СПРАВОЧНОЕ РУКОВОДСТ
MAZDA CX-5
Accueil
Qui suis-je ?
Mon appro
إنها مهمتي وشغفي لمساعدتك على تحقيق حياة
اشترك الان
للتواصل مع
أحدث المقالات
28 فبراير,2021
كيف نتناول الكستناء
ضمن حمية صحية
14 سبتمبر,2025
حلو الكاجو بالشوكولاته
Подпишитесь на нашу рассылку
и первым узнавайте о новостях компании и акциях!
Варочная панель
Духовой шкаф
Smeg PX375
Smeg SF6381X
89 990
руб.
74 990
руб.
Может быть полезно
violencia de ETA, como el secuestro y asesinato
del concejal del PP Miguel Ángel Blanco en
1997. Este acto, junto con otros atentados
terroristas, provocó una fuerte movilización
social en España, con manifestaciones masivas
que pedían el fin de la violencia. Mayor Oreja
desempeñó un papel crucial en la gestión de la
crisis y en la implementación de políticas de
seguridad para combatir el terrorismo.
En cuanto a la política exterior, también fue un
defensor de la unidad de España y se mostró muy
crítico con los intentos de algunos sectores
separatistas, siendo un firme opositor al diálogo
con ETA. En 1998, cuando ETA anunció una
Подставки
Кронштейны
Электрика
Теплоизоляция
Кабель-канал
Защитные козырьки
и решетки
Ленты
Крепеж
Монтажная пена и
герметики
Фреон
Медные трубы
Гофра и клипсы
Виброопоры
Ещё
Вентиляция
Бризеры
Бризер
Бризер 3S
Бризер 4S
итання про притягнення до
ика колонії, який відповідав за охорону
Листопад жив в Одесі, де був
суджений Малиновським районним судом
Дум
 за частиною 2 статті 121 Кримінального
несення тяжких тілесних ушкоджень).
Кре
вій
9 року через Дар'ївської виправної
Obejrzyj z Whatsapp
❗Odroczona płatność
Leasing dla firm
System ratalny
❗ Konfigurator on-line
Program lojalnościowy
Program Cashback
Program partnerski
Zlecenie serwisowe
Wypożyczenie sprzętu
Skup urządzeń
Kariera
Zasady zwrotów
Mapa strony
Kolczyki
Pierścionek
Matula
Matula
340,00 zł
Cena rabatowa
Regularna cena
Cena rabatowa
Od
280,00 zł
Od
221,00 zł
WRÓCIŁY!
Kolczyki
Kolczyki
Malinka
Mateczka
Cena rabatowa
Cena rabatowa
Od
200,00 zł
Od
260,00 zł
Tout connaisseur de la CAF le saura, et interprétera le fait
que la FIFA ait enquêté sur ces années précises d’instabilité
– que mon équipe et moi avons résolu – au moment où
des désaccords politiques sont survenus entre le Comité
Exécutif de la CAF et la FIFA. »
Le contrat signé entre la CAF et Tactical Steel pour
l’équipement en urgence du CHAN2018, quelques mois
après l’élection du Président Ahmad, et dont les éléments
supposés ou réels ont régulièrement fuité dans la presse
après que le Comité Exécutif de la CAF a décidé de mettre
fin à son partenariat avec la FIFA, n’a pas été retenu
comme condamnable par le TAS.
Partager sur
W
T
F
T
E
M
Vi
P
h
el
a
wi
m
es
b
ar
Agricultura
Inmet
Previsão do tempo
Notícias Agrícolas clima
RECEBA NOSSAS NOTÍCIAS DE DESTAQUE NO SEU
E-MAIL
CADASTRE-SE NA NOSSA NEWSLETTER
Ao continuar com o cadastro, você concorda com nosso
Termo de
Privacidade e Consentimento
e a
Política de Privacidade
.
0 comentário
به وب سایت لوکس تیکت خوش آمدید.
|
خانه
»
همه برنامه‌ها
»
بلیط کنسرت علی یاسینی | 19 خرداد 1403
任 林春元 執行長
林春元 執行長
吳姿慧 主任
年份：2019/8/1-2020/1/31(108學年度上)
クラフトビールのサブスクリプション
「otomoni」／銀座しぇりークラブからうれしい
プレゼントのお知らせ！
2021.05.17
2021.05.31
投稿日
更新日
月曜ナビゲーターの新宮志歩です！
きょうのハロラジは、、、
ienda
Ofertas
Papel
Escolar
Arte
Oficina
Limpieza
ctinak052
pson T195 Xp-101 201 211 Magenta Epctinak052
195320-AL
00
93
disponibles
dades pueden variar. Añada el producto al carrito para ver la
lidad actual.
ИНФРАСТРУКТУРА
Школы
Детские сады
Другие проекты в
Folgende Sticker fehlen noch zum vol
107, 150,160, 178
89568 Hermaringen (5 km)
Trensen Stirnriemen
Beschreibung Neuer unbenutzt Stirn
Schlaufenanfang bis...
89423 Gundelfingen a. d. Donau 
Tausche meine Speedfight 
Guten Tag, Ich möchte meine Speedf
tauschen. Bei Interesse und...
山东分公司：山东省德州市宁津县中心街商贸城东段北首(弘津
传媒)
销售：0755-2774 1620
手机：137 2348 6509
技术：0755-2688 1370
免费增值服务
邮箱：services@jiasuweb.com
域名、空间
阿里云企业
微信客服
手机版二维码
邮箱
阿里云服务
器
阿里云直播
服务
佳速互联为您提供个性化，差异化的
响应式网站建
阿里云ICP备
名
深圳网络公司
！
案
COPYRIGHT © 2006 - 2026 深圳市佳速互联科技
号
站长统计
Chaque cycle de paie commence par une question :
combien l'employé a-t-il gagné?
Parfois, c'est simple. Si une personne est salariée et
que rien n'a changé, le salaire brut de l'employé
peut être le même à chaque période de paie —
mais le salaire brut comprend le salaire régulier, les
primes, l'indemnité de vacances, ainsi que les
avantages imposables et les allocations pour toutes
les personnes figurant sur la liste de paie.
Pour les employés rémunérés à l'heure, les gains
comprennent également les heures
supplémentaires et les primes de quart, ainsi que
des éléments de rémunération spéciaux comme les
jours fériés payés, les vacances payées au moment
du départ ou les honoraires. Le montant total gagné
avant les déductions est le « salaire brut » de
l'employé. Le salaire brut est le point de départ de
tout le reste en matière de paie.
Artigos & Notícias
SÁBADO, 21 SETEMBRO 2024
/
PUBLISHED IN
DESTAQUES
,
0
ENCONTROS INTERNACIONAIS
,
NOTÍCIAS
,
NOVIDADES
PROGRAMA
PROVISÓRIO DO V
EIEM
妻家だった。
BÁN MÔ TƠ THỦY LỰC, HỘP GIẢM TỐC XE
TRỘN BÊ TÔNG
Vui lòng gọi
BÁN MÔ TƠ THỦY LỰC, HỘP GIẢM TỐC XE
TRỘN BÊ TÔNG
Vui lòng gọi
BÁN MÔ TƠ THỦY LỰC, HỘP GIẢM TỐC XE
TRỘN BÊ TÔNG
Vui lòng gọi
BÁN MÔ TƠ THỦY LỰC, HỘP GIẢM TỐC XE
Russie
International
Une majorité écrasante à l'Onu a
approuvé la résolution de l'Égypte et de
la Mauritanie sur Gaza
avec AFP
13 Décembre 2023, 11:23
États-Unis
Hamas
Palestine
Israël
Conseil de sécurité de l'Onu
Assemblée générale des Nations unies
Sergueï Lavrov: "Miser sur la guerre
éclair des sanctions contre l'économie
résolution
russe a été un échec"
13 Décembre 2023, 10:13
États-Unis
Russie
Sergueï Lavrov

**********

Task instructions >>
Your task is to copy each line of the material that contains the word "Exécutif".

Reply to the task >>
Exécutif de la CAF et la FIFA. »
après que le Comité Exécutif de la CAF a décidé de mettre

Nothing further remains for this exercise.